Have we disproven the Random Walk Hypothesis? No. There are much better mathematical minds than myself who have effectively put that theory to rest. An interesting and thoroughly enjoyable read on this subject is the Misbehavior of Markets by Benoit Mandelbrot. http://www.amazon.com/Misbehavior-Markets-Fractal-Financial-Turbulence/dp/0465043577/ref=asap_bc?ie=UTF8
You can also read the abstract here: http://users.math.yale.edu/users/mandelbrot/web_pdfs/getabstract.pdf
What I think we have shown:
1. Machine learning cannot predict a coin toss (but we knew that already).
2. Next day stock price forecasting is a hard problem.
Feedback? Hit me up on Twitter @anlytcs
Wednesday, April 20, 2016
Stock Forecasting with Machine Learning - Are Stock Prices Predictable?
In the last two posts, I offered a "Pop-Quiz" on predicting stock prices. Today, I would like to ask the most important issue when attempting to use any form of predictive analytics in the financial markets. Do you even have a chance of getting reliable results? Or are you wasting your time? Back in 2003, when I first built the described Neural Network solution, it was my first naive take on the problem and I wasted a lot of time.
Today, with the expansion of machine learning research and mathematical techniques combined with the proliferation of open source tools, we are in a much better position to answer these questions directly. A few months back a new algorithm came to my attention via an interesting post on the FastML blog entitled "Are Stocks predictable". Check this link: http://fastml.com/are-stocks-predictable/
The short story is this: A PhD student at Carnegie Mellon University named Georg Goerg developed an algorithm and published his findings in what he called 'Forecastable Component Analysis'. This algorithm looks at a time-series and tries to determine how much noise vs. how much signal. The answer is provided as an 'Omega Score'. The algorithm was also provided as an R package ForeCA.

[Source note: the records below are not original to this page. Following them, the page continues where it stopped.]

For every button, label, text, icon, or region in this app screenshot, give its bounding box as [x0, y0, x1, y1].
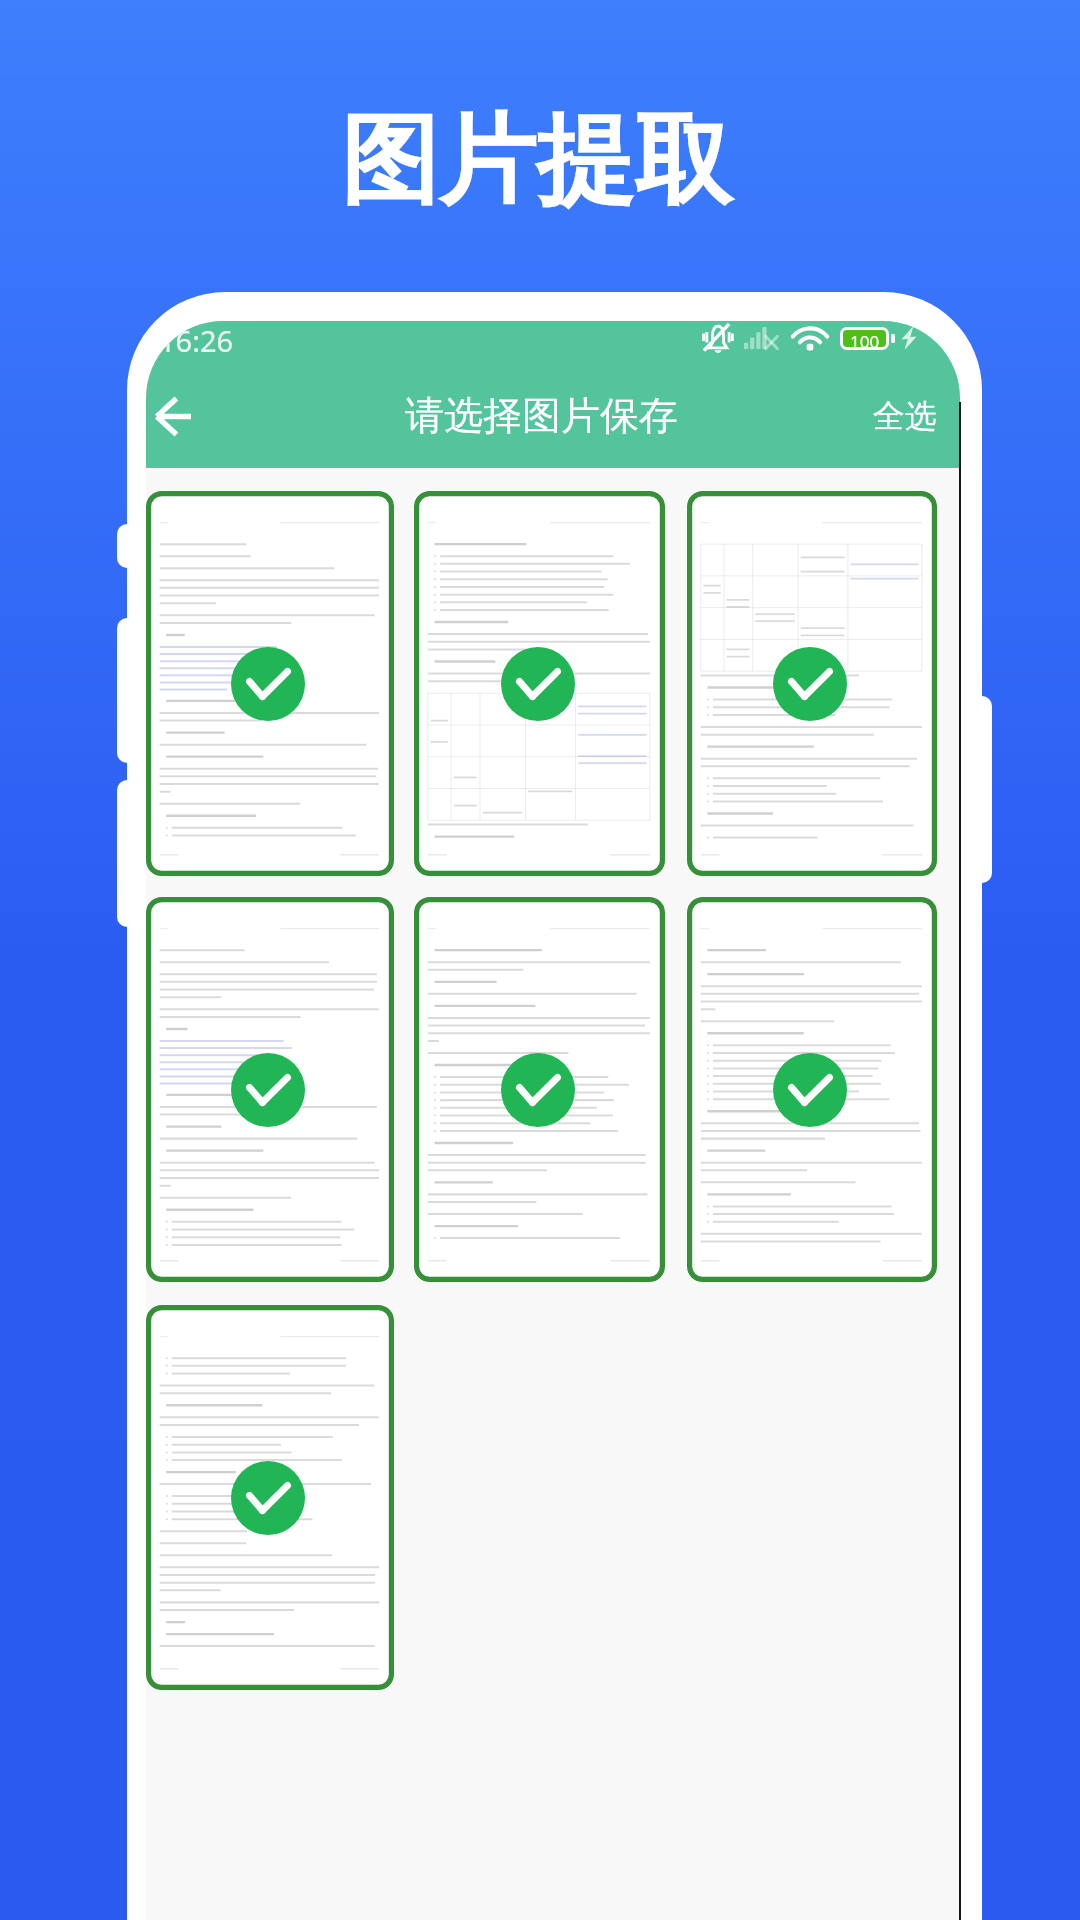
button[interactable]: Back	[146, 379, 209, 453]
staticText: 全选	[873, 396, 937, 436]
button[interactable]: 全选	[863, 388, 960, 444]
staticText: 请选择图片保存	[405, 391, 678, 440]
staticText: 图片提取	[0, 100, 1076, 223]
button[interactable]: Selected document 1	[146, 491, 394, 876]
button[interactable]: Selected document 7	[146, 1305, 394, 1690]
button[interactable]: Selected document 5	[414, 897, 665, 1282]
button[interactable]: Selected document 6	[687, 897, 937, 1282]
staticText: 16:26	[159, 321, 234, 354]
button[interactable]: Selected document 2	[414, 491, 665, 876]
button[interactable]: Selected document 3	[687, 491, 937, 876]
staticText: 100	[850, 330, 880, 347]
button[interactable]: Selected document 4	[146, 897, 394, 1282]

In English, if the data contains too much noise, attempts to predict the series will fail. This is really useful for stock prices. FastML shows that next day %changes for stock indexes have ridiculously low Omega scores, between 1.25% and 6%. Not enough to bank on.
I discovered a similar effect in my research. No matter how much you torture the input data, forecasting the next day's close is a fool's folly. It is analogous to attempting to predict the flip of a coin. However, what I have discovered (assuming I am interpreting the results correctly), is that as you go out in time, the results start to become more meaningful. So, what would happen if you fed the ForeCA algorithm with Percentage change values for 1,5,10,15,20,25, and 30 days in the future ?

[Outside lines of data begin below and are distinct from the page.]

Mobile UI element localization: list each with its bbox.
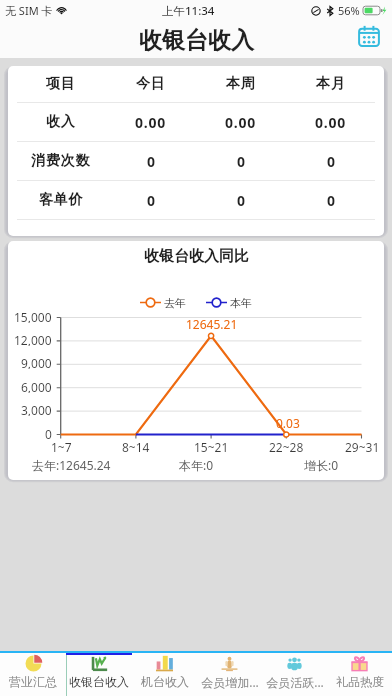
staticText: 0: [237, 191, 246, 210]
staticText: 上午11:34: [162, 3, 215, 19]
staticText: 增长:0: [304, 457, 339, 473]
staticText: 本年:0: [179, 457, 214, 473]
staticText: 营业汇总: [9, 674, 57, 689]
button[interactable]: Calendar: [354, 21, 384, 51]
staticText: 收银台收入: [69, 674, 129, 689]
staticText: 56%: [338, 3, 360, 18]
staticText: 收银台收入: [139, 26, 254, 55]
button[interactable]: 机台收入: [132, 653, 197, 696]
staticText: 1~7: [51, 439, 72, 453]
staticText: 3,000: [21, 402, 52, 416]
staticText: 去年:12645.24: [32, 457, 111, 473]
staticText: 本月: [316, 75, 346, 93]
staticText: 15,000: [14, 309, 52, 323]
staticText: 12645.21: [186, 316, 238, 330]
staticText: 0: [327, 191, 336, 210]
staticText: 0.00: [225, 113, 257, 132]
staticText: 0.00: [135, 113, 167, 132]
staticText: 9,000: [21, 355, 52, 369]
button[interactable]: 礼品热度: [327, 653, 392, 696]
staticText: 8~14: [122, 439, 150, 453]
staticText: 本年: [230, 296, 252, 309]
staticText: 0: [327, 152, 336, 171]
staticText: 机台收入: [141, 674, 189, 689]
staticText: 6,000: [21, 379, 52, 393]
staticText: 0.00: [315, 113, 347, 132]
staticText: 礼品热度: [336, 674, 384, 689]
staticText: 消费次数: [31, 152, 91, 170]
staticText: 22~28: [269, 439, 304, 453]
staticText: 客单价: [39, 191, 84, 209]
staticText: 15~21: [194, 439, 229, 453]
button[interactable]: 会员活跃...: [262, 653, 327, 696]
staticText: 本周: [226, 75, 256, 93]
staticText: 今日: [136, 75, 166, 93]
staticText: 0: [147, 152, 156, 171]
button[interactable]: 收银台收入: [66, 653, 132, 696]
staticText: 会员增加...: [201, 674, 259, 690]
staticText: 收银台收入同比: [144, 247, 249, 264]
staticText: 0: [237, 152, 246, 171]
staticText: 0: [147, 191, 156, 210]
staticText: 去年: [164, 296, 186, 309]
staticText: 29~31: [345, 439, 380, 453]
staticText: 0: [45, 426, 52, 440]
button[interactable]: 会员增加...: [197, 653, 262, 696]
staticText: 12,000: [14, 332, 52, 346]
staticText: 项目: [46, 75, 76, 93]
staticText: 收入: [46, 113, 76, 131]
button[interactable]: 营业汇总: [0, 653, 66, 696]
staticText: 无 SIM 卡: [5, 3, 53, 18]
staticText: 0.03: [276, 415, 300, 429]
staticText: 会员活跃...: [266, 674, 324, 690]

Here are the results. Note: ForeCA reorders the columns from most to least forecastable (after transformation), so for the sake of simplicity, just pay attention to the 'Orig' series' omega scores and the top right bar chart. (bars labeled X1-Day through X30_DAY). As you can see, the noise/signal ratio and your ability to forecast improves as the number of days increases.
$Omega
Series 7 Series 4 Series 5 Series 6 Series 3 Series 2 Series 1
31.998529 28.954507 25.660565 23.572059 20.275582 11.857304 4.612705
$Omega.orig
X1_DAY X5_DAY X10_DAY X15_DAY X20_DAY X25_DAY X30_DAY
1.632106 11.253286 18.363721 22.831144 26.353855 29.138379 31.560240
Again, assuming I am interpreting the results correctly, we have a 31.56% chance of getting the forecast right 30 days in the future. Still not enough to bank on. In the end, stock market success is not about the perfect algorithm or forecast or formula. It is about managing risk when your signal goes wrong.
(Note: I would have provided the R source code and input data, but it was left on my work laptop when I recently finished up a project with Cisco).